══ Given entries ══

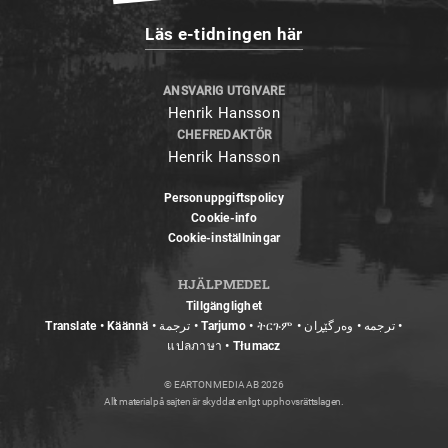
Läs e-tidningen här
ANSVARIG UTGIVARE
Henrik Hansson
CHEFREDAKTÖR
Henrik Hansson
Personuppgiftspolicy
Cookie-info
Cookie-inställningar
HJÄLPMEDEL
Tillgänglighet
Translate • Käännä • ترجمة • Tarjumo • ትርጉም • ترجمه • وەرگێڕان •
แปลภาษา • Tłumacz
© EARTON MEDIA AB 2026
Allt material på sajten är skyddat enligt upphovsrättslagen.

═══

__Problem statement__: Only the lines from the one containing "Translate • Käännä" through the last line of the records should appear, each written out exactly.

__Written answer__:
Translate • Käännä • ترجمة • Tarjumo • ትርጉም • ترجمه • وەرگێڕان •
แปลภาษา • Tłumacz
© EARTON MEDIA AB 2026
Allt material på sajten är skyddat enligt upphovsrättslagen.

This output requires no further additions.